Ficou completamente transtornado. Imaginava a quantidade de porcaria que tinha ingerido e teve certeza da presença do câncer em cada glóbulo vermelho correndo nas veias. Os médicos podiam falar o contrário, mas ele sabia a verdade. Não fazia ideia de como retirar esses venenos do corpo; no desespero passou a beber muita água. "Ela é o solvente universal, deve diluir um pouco essas merdas."

No dia seguinte foi na academia e gritou com todos os professores, ameaçou de processá-los por tentar um homicídio lento por envenenamento. Virou vegetariano naquele instante.

Foi embora para casa andando e, vendo o engarrafamento na avenida, percebeu a quantidade de fumaça jogada pelos carros. Chegou em casa e descobriu que, morando naquele lugar, estava transformando seu pulmão em pedra (segundo o google). Era como se fumasse três maços de cigarro por dia.

Disse adeus à casa e mudou-se para o interior.

Não buscou mais academia. Sem a carne estava sem forças para o exercício. Pelo menos agora estava magro.

Enquanto degustava um pepino como café da manhã, leu uma reportagem sobre a morte de agricultores pelo excesso de agrotóxicos na lavoura. Cuspiu o pepino no jornal e correu para beber uns dois litros de água de uma vez. Tinha que dissolver um pouco aquele veneno.

Começou a comer só alimentos orgânicos, mas isso não era nada fácil. Pra falar a verdade, comer estava ficando cada vez mais difícil. Cogitava alimentar-se de luz.

Bom, de luz não ia dar. A quantidade de raios ultravioletas destruidores de pele impediam isso. Para não ser tomado pelas feridas do câncer de pele, só saía de casa com protetor solar. Foi ficando cada vez mais branco. Como já estava bem magro, tornou-se impossível ir na rua sem que alguém perguntasse se estava doente. "Nossa! Como você tá pálido." Diziam todos.

Começou a passar uma base no rosto para disfarçar a cor leitosa. O povo do novo trabalho percebeu e seu nome profissional mudou-se para veado.

Vivia à base de antidepressivos e bife de soja... isso até descobrir que quase toda a soja consumida no Brasil é transgênica e que transgênico é sinônimo de mutação genética. Daí para ele começar a ver tumores brotando no pâncreas foi um pulo.

Sem ter o que fazer, resolveu voltar a comer carne... mas só duas fatias de presunto... uma vez por semana.

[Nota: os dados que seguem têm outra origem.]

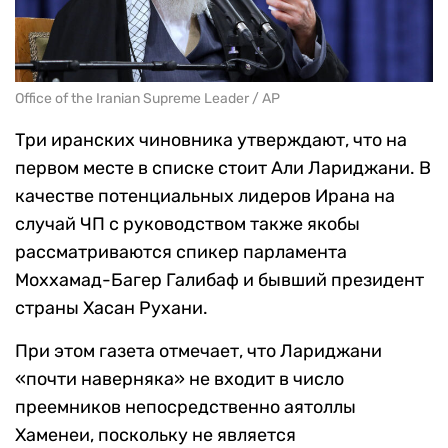
Office of the Iranian Supreme Leader / AP
Три иранских чиновника утверждают, что на
первом месте в списке стоит Али Лариджани. В
качестве потенциальных лидеров Ирана на
случай ЧП с руководством также якобы
рассматриваются спикер парламента
Моххамад-Багер Галибаф и бывший президент
страны Хасан Рухани.
При этом газета отмечает, что Лариджани
«почти наверняка» не входит в число
преемников непосредственно аятоллы
Хаменеи, поскольку не является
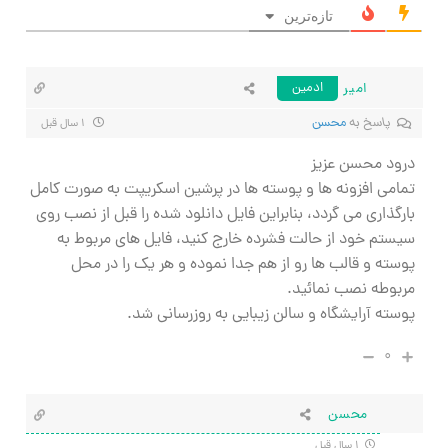
تازه‌ترین
امیر
ادمین
پاسخ به
محسن
۱ سال قبل
درود محسن عزیز
تمامی افزونه ها و پوسته ها در پرشین اسکریپت به صورت کامل
بارگذاری می گردد، بنابراین فایل دانلود شده را قبل از نصب روی
سیستم خود از حالت فشرده خارج کنید، فایل های مربوط به
پوسته و قالب ها رو از هم جدا نموده و هر یک را در محل
مربوطه نصب نمائید.
پوسته آرایشگاه و سالن زیبایی به روزرسانی شد.
۰
محسن
۱ سال قبل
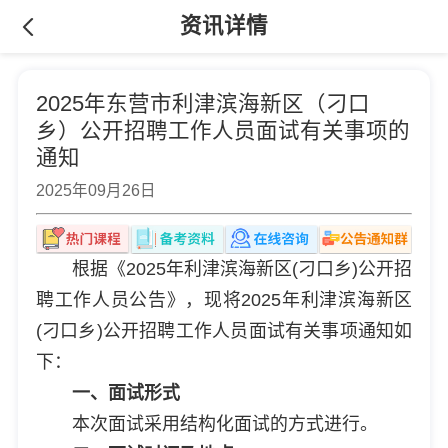
资讯详情
2025年东营市利津滨海新区（刁口
乡）公开招聘工作人员面试有关事项的
通知
2025年09月26日
根据《2025年利津滨海新区(刁口乡)公开招
聘工作人员公告》，现将2025年利津滨海新区
(刁口乡)公开招聘工作人员面试有关事项通知如
下：
一、面试形式
本次面试采用结构化面试的方式进行。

Era domingo, dia da sua cota semanal de carne. Preparou o pão (sem glúten) com creme de ricota light, uma fatia de queijo branco e duas de presunto. Sentou à mesa e começou a degustar o lanche seco e sem gosto enquanto lia o jornal.

"OMS avisa: linguiça, bacon e presunto vão te matar de câncer."

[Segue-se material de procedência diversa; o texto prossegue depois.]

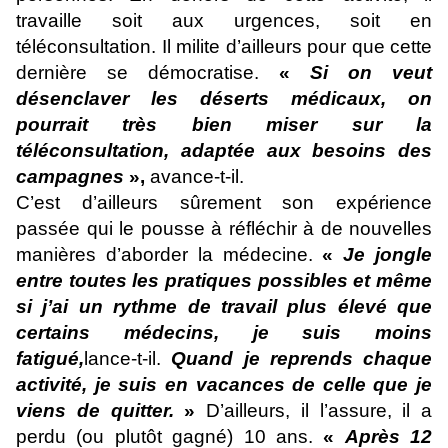
travaille soit aux urgences, soit en
téléconsultation. Il milite d’ailleurs pour que cette
dernière se démocratise.
«
Si on veut
désenclaver les déserts médicaux, on
pourrait très bien miser sur la
téléconsultation, adaptée aux besoins des
campagnes
»,
avance-t-il.
C’est d’ailleurs sûrement son expérience
passée qui le pousse à réfléchir à de nouvelles
manières d’aborder la médecine.
«
Je jongle
entre toutes les pratiques possibles et même
si j’ai un rythme de travail plus élevé que
certains médecins, je suis moins
fatigué,
lance-t-il.
Quand je reprends chaque
activité, je suis en vacances de celle que je
viens de quitter.
»
D’ailleurs, il l’assure, il a
perdu (ou plutôt gagné) 10 ans.
«
Après 12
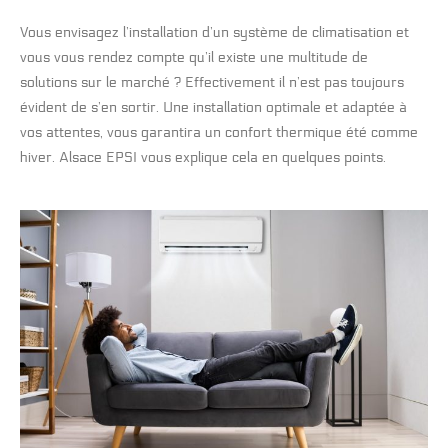
Vous envisagez l’installation d’un système de climatisation et
vous vous rendez compte qu’il existe une multitude de
solutions sur le marché ? Effectivement il n’est pas toujours
évident de s’en sortir. Une installation optimale et adaptée à
vos attentes, vous garantira un confort thermique été comme
hiver. Alsace EPSI vous explique cela en quelques points.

Miguel saiu correndo com a boca cheia do lanche cancerígeno. Cuspiu tudo no lixo.

"Ah! Droga! Que inferno! Não aguento mais!" Sentiu vontade de comer um sorvete de chocolate, com cauda de caramelo, coberto com creme de picanha e bacon frito picado. Correu para a geladeira e só viu duas cenouras, um pé de alface e um aipo, tudo colhido no quintal da própria casa. Sem agrotóxico, remédios, venenos, prazer ou gosto.

Precisava de gordura, carne, frituras, doces, mas sabia que isso o mataria. Sentiu a casa se fechando sobre ele. Tinha que se desintoxicar daqueles pensamentos. Bebeu água. Um, dois, três litros... de uma só vez. Quando a água da geladeira acabou, passou para a torneira da pia.

Quando terminou estava feliz, tinha conseguido retirar a vontade de comer venenos. Mas algo estava estranho. Ficou tonto, passou a tremer. Caiu no chão e ali ficou para nunca mais levantar.

A autópsia apontou hiponatremia, abuso no consumo de água. As convulsões o fizeram afogar na dezena de litros ingeridos de uma vez.

Uns poucos amigos sentiram sua falta. Foram ao enterro e, dias depois, fizeram um churrasco em sua homenagem. Internamente todos ficaram felizes em saber que um dia poderão morrer em paz, de câncer.